Question

For going to a city $B$ from city $A$, there is a route via city $C$ such that $AC\perp CB$, $AC=2x\mathrm{km}$ and $CB=2\left(x+7\right)\mathrm{km}$. It is proposed to construct a $26\mathrm{km}$ highway which directly connects the two cities $A$ and $B$. Find how much distance will be saved in reaching city $B$ from city $A$ after the construction of the highway.

Answer 1

Step 1: State given data and draw a suitable diagram

It is given that, $AC=2x\mathrm{km}$

$CB=2\left(x+7\right)\mathrm{km}$

$AB=26\mathrm{km}$

Also given, $AC\perp CB$

Let us draw a suitable diagram.

Step 2: Use Pythagoras Theorem,

Applying Pythagoras Theorem in $∆ABC$, we get,

${\left(AC\right)}^2+{\left(CB\right)}^2={\left(AB\right)}^2$

$\Rightarrow$ ${\left(2x\right)}^2+{\left\{2\left(x+7\right)\right\}}^2={\left(26\right)}^2$

$\Rightarrow$ ${\left(2x\right)}^2+4{\left(x+7\right)}^2={\left(26\right)}^2$ $\left[\because {\left(\mathrm{ab}\right)}^m={\left(a\right)}^m{\left(b\right)}^m\right]$

$\Rightarrow$ $4x^2+4\left(x^2+14x+49\right)=676$ $\left[\because {\left(a+b\right)}^2=a^2+2ab+b^2\right]$

$\Rightarrow$ $4x^2+4x^2+56x+196=676$

$\Rightarrow$ $8x^2+56x+196=676$

$\Rightarrow$ $8x^2+56x+196-676=0$

$\Rightarrow$ $8x^2+56x-480=0$

$\Rightarrow$ $8\left(x^2+7x-60\right)=0$

$\Rightarrow$ $x^2+7x-60=0$ $\left[\because 0÷8=0\right]$

Step 3: Calculate $x$ using factorization method

Factorizing the equation $x^2+7x-60=0$, we get,

$x^2+7x-60=0$

$\Rightarrow$ $x^2+12x-5x-60=0$

$\Rightarrow$ $\left(x^2+12x\right)-\left(5x+60\right)=0$

$\Rightarrow$ $x\left(x+12\right)-5\left(x+12\right)=0$

$\Rightarrow$ $\left(x-5\right)\left(x+12\right)=0$

So, $x-5=0$ or $x+12=0$

$\Rightarrow$ $x=5$ or $x=-12$

Since distance cannot be negative.

Therefore, $x=-12$ cannot be the required value.

So, $x=5$

Step 4: Calculation of distance saved

When, a route via city $C$ was being used to go to city $B$ from city $A$,

Initial distance travelled $\left(d_i\right)=AC+CB$

$\Rightarrow$ $d_i=2x+2\left(x+7\right)\mathrm{km}$

$\Rightarrow$ $d_i=2x+2\left(x+7\right)\mathrm{km}$

$\Rightarrow$ $d_i=2x+2x+14\mathrm{km}$

$\Rightarrow$ $d_i=4x+14\mathrm{km}$

$\Rightarrow$ $d_i=4\times 5+14\mathrm{km}$ $\left[\because x=5\right]$

$\Rightarrow$ $d_i=20+14\mathrm{km}$

$\Rightarrow$ $d_i=34\mathrm{km}$

And, the distance traveled by highway $\left(d_h\right)=26\mathrm{km}$.

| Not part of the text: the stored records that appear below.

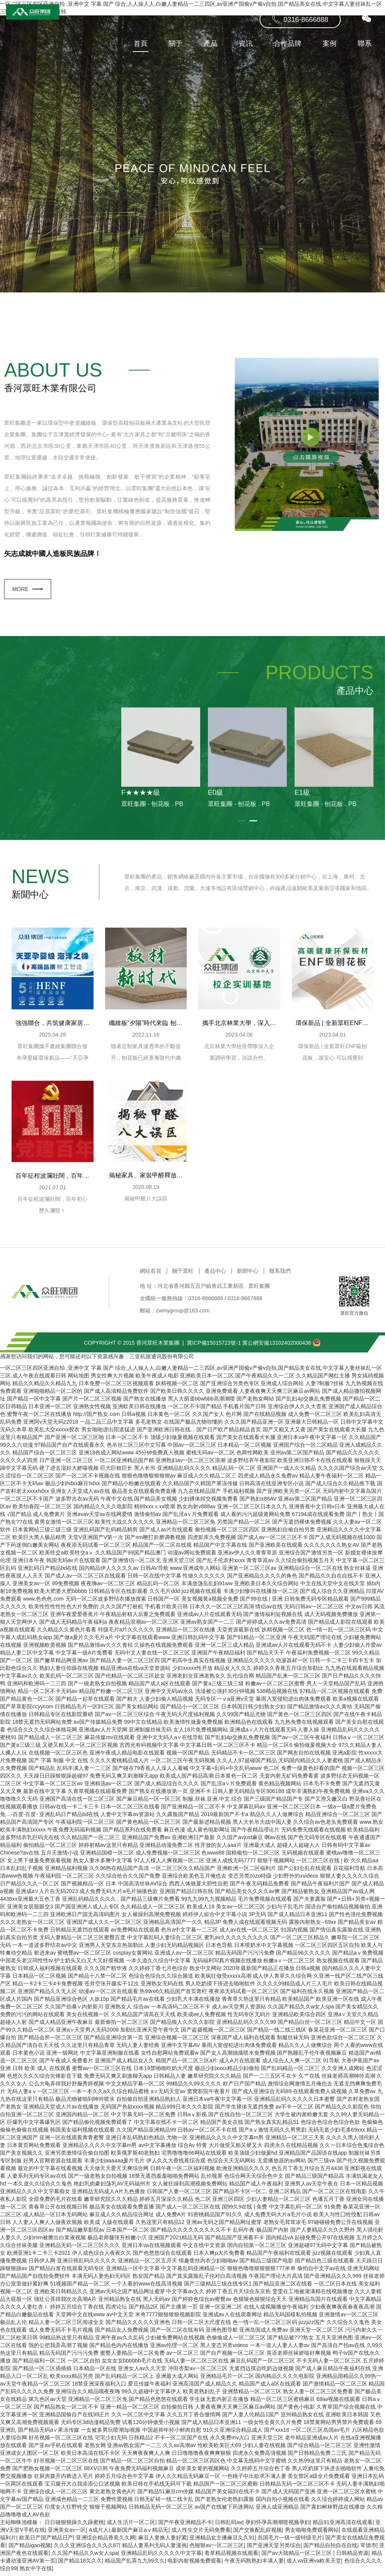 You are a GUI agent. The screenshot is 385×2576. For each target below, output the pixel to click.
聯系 (359, 61)
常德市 (368, 2549)
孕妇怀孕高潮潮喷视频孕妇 (277, 2526)
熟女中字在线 (36, 2572)
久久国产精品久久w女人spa (85, 2557)
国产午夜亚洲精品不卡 (185, 2526)
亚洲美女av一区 (67, 2534)
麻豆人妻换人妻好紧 (162, 2541)
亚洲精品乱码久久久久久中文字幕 (161, 2557)
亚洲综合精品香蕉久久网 (105, 2541)
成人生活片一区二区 (131, 2526)
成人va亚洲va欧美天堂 (313, 2564)
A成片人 (99, 2534)
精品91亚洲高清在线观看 (343, 2526)
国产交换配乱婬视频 (257, 2534)
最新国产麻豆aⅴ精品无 (139, 2534)
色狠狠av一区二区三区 (216, 2549)
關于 (170, 61)
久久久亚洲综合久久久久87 (86, 2549)
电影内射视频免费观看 (194, 2564)
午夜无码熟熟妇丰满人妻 (254, 2564)
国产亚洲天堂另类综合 (274, 2549)
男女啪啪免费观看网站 (312, 2534)
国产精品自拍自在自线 (330, 2549)
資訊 (240, 61)
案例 (324, 61)
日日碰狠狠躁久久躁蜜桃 (74, 2526)
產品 (205, 61)
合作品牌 (282, 61)
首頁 (135, 61)
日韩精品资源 (352, 2557)
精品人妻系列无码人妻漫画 (154, 2549)
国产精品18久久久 (80, 2564)
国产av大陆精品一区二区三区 (297, 2557)
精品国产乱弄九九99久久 (135, 2564)
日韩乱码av (228, 2526)
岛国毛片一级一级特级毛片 (290, 2541)
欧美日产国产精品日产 (46, 2541)
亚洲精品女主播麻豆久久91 (222, 2541)
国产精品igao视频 (29, 2549)
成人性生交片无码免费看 (201, 2534)
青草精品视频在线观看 (231, 2557) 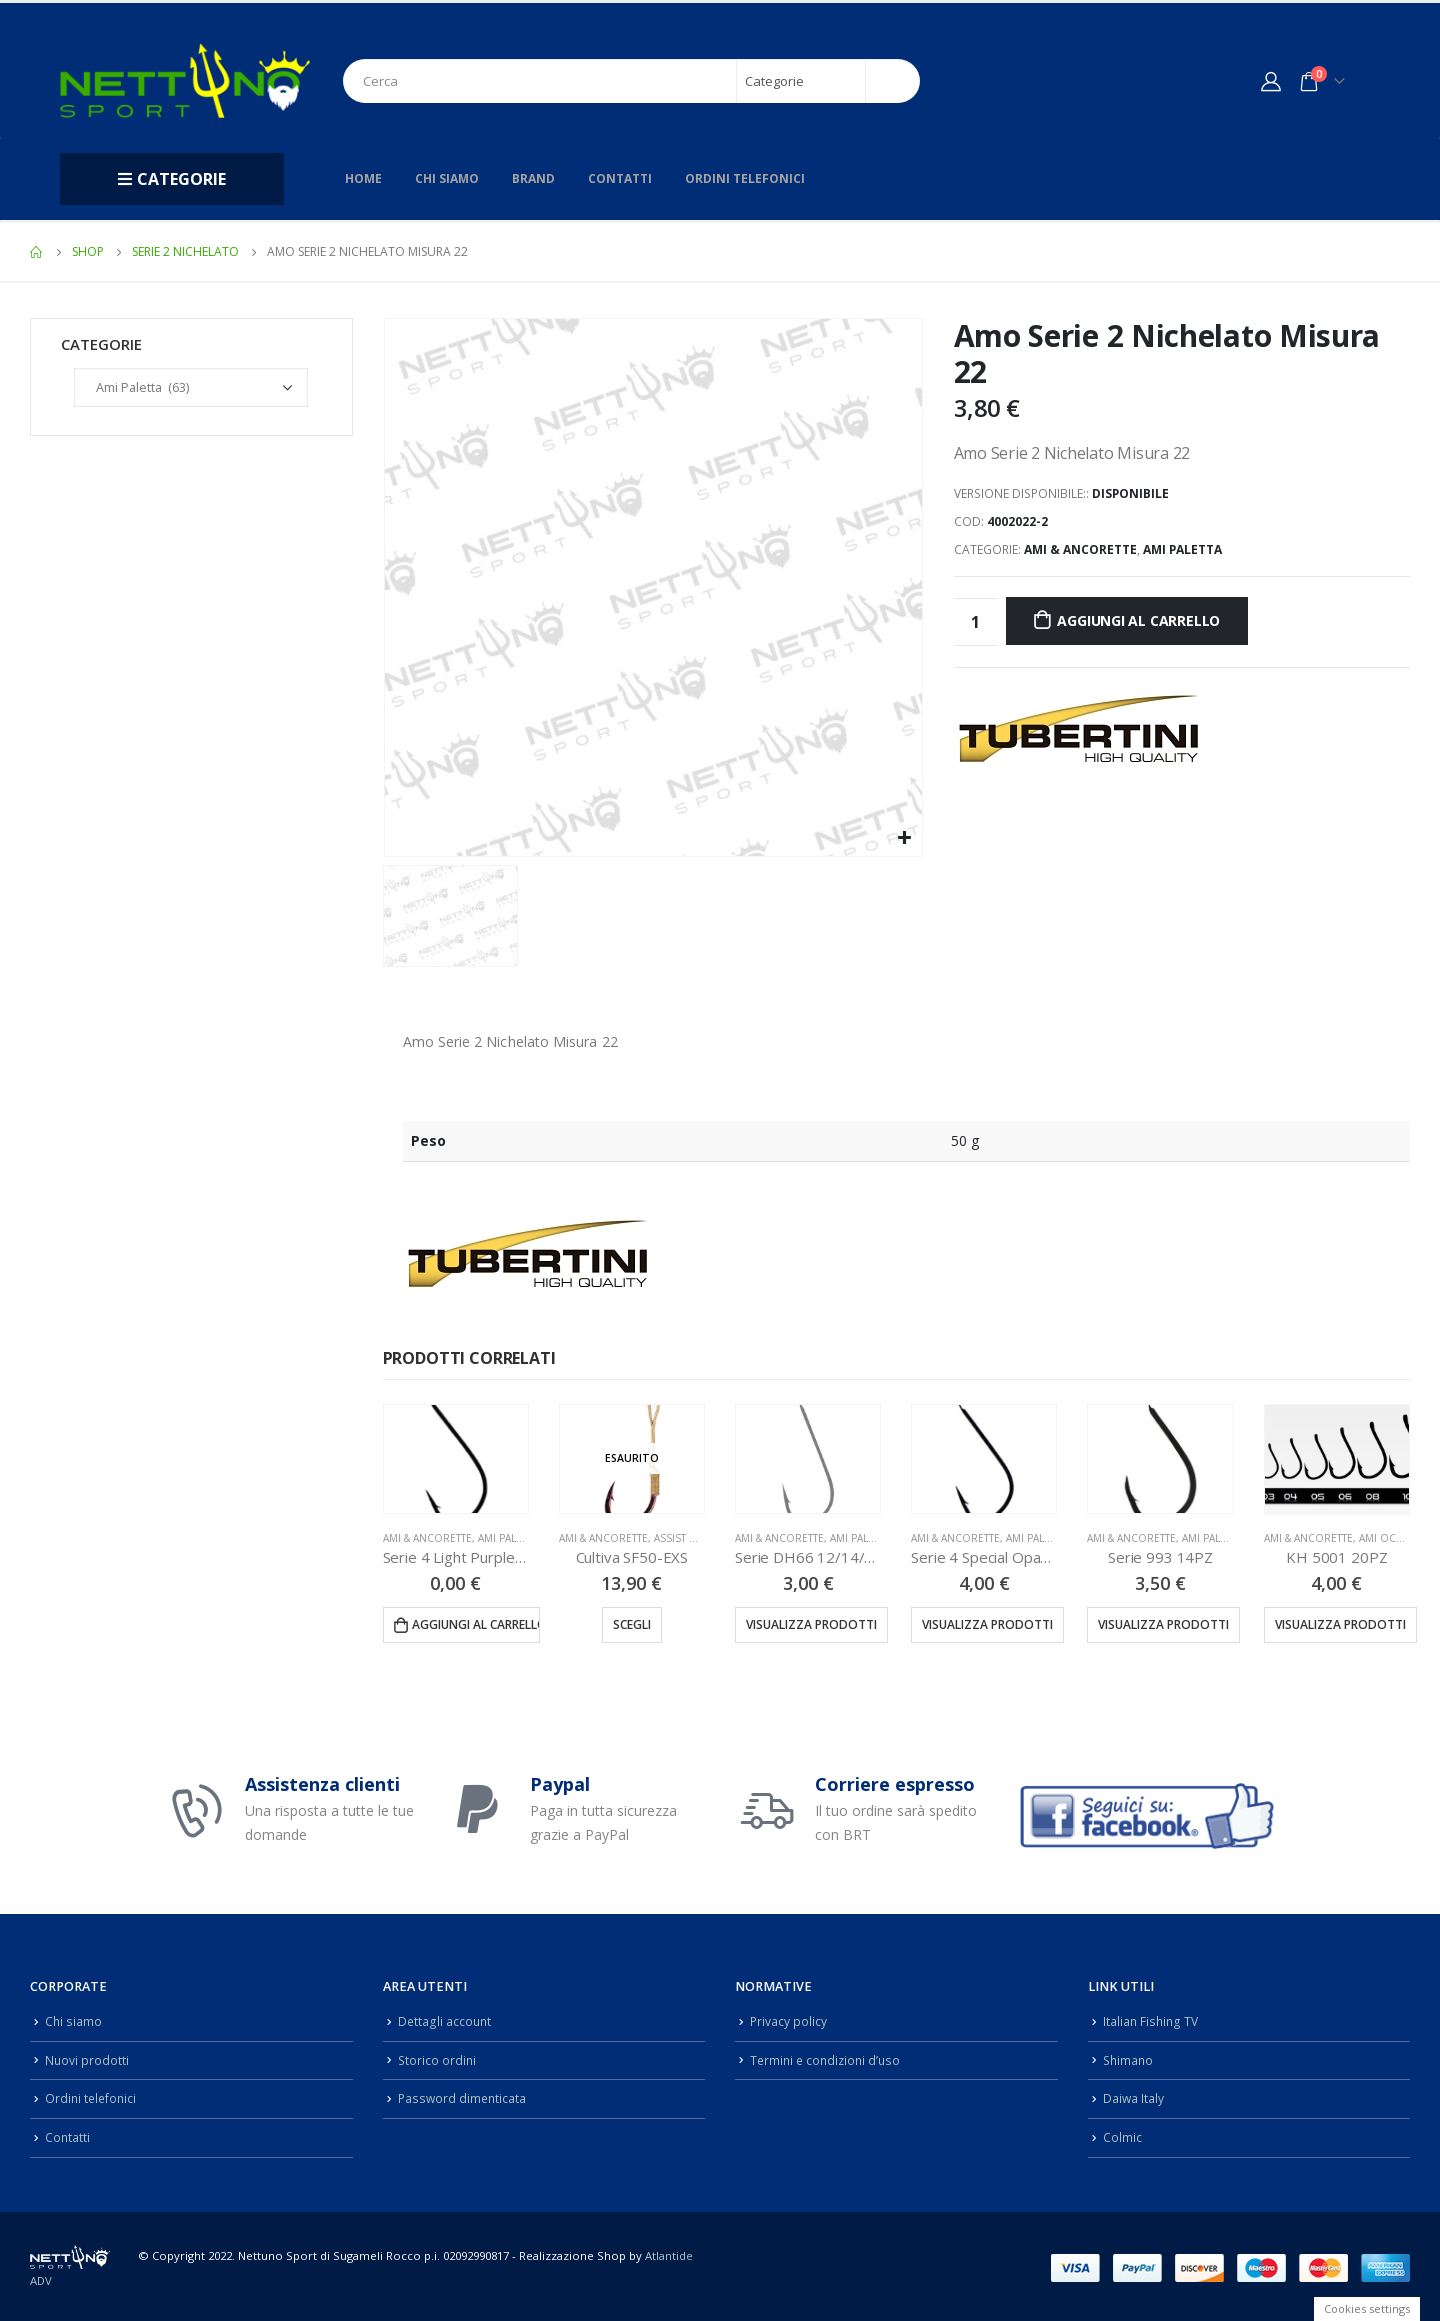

Thus, the distance saved $=d_i-d_h$

$\Rightarrow$ the distance saved $=34-26\mathrm{km}$

$\Rightarrow$ the distance saved $=8\mathrm{km}$

Hence, a distance of $8\mathrm{kilometers}$ will be saved in reaching city $B$ from city $A$ after the construction of the highway.